The new German government should increase public investment in physical and human capital in order to boost productivity to counter unfavorable demographic trends down the line, the International Monetary Fund (IMF) said in Berlin on Monday.

The plea comes after new German Finance Minister Olaf Scholz came under fire at home for presenting a budget this month that foresaw only modest spending increases until 2022, even as the country's infrastructure is crumbling and tensions with trade partners are mounting.

In its annual country report, the IMF said it welcomed some of the spending plans laid out by the new coalition government, including investments in high-speed internet and efforts to improve daycare options to get more women into the workforce.

"But further policy action is needed to more decisively boost domestic investment, which would also support external rebalancing," the IMF said.

Noting that the domestic economy was performing well, the IMF said the government should invigorate competition-enhancing reforms and enhance the environment for entrepreneurship and venture capital.

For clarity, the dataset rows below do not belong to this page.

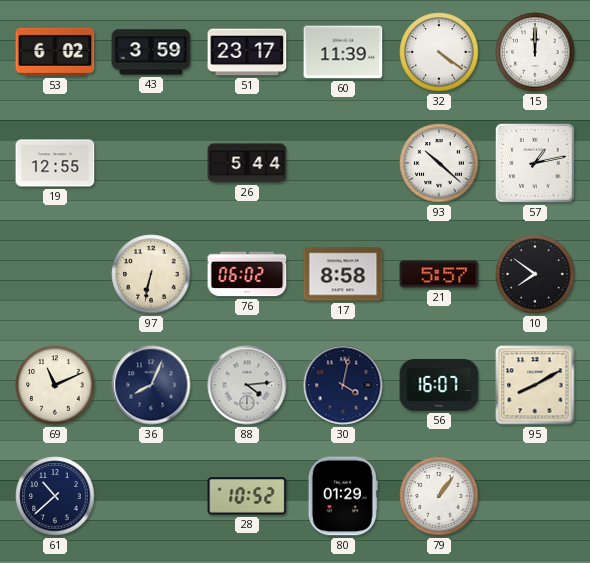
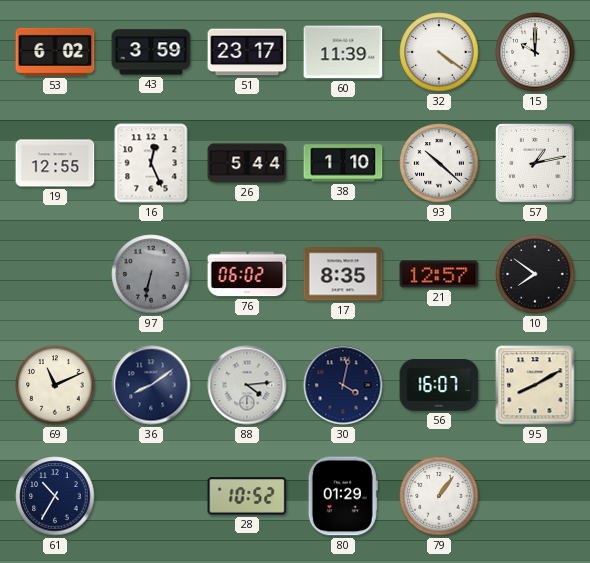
15: 12:00 -> 10:00
16: none -> 12:26
38: none -> 1:10
97 dial: cream -> grey
17: 8:58 -> 8:35
21: 5:57 -> 12:57
36: 8:04 -> 8:09
61: 10:38 -> 10:35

"This would help boost productivity growth and further spur private domestic investment," it said in a statement following an official staff visit to Germany.

In the light of a tight labor market, pension reforms to lengthen working lives should be introduced. This would mitigate the need for workers to save for retirement and lower the risk of old-age poverty, it said.

The IMF said the short-term outlook was "for continued robust growth, on the back of solid consumption, rising investment, and dynamic exports."

But it predicted growth would decline as the economy was limited "by Germany's unfavorable demographics and still-low productivity growth."

Headline and core inflation, which are still low, are expected to pick up, reflecting tight market conditions. It pointed to risks on the horizon in the shape of rising protectionism, geopolitical uncertainty and a lack of reform in the euro area.

The report highlighted continuing immigration and "good progress in integrating refugees in the labor market," but also noted workforce shortages in construction, IT and the care sectors, which would put upward pressure on wages and prices.

Planned investment in all-day childcare and all-day schooling would make it easier for women to work full-time, it said.

Germany's massive trade surplus, which stood at some 245 billion euros ($294 billion) last year, has long caused friction with European peers and the United States, who complain it is costing growth and jobs in their own economies.

US President Donald Trump has been one of the loudest critics of the chronic imbalance, but French President Emmanuel Macron last week also urged Berlin to abandon its "perpetual fetish" for surpluses, "because they come at the expense of others".

They are unlikely to have been impressed by Scholz's first budget plans, unveiled at the start of the month, which will see public investments drop from 37.0 billion euros in 2018 to 33.5 billion in 2022 -- despite estimates of record tax revenues and federal budget surpluses.